If you’ve checked your speeds and it’s not as we promised, call us without hesitation because this is something we really need to know about!
But if your incoming speeds are OK and you nod your head or slap your forehead when you read our list of bandwidth blockers, this could be the root of your problems.
If none of the information applies to you, scroll down to our section that explains how to reset your router and give that a try. When you’ve re-booted try connecting your devices one at a time to see if you can identify whether another gadget may be causing any issues.
If you keep hitting brick walls, feel free to get in touch and we’ll be happy to see if we can help.
The closer you can put your router to the centre of your coverage area, the better reception will be throughout your house. If you’ve got thick stone walls, an unusually long house or live in a fortress around a cobbled courtyard, that could be a useless piece of advice and your home might be too much for one router to handle. It might be time to consider purchasing a wireless repeater or boosters to extend its range.

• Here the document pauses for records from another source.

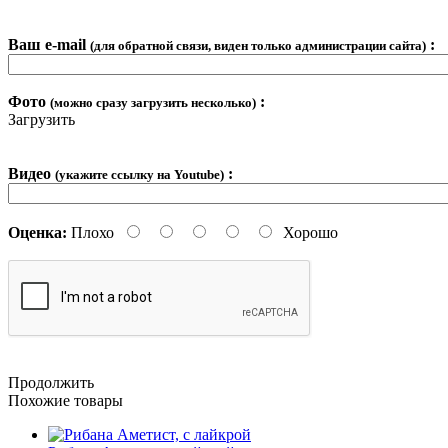
Ваш e-mail
:
(для обратной связи, виден только администрации сайта)
Фото
:
(можно сразу загрузить несколько)
Загрузить
Видео
:
(укажите ссылку на Youtube)
Оценка:
Плохо
Хорошо
Продолжить
Похожие товары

Don’t panic, there could be a million reasons why you can’t connect and many of them are easily fixed.
Firstly, look at your router. Are the lights on?
If they are, you have power to your router and that’s a great start. If they’re not, check the power is on at the socket and the cable is connected.
If you sheepishly turned on the power or re-plugged the cable, back slowly away and rest assured, your secret is safe with us. If however, everything is connected correctly and your modem still isn’t powering up, you need our help, so get in touch.
Are any of the lights red?
A red power button signals a malfunction, so try resetting your router – make sure you follow the instructions on the manual or further down on this page to ensure you do this properly. If this doesn’t resolve it, give us a call.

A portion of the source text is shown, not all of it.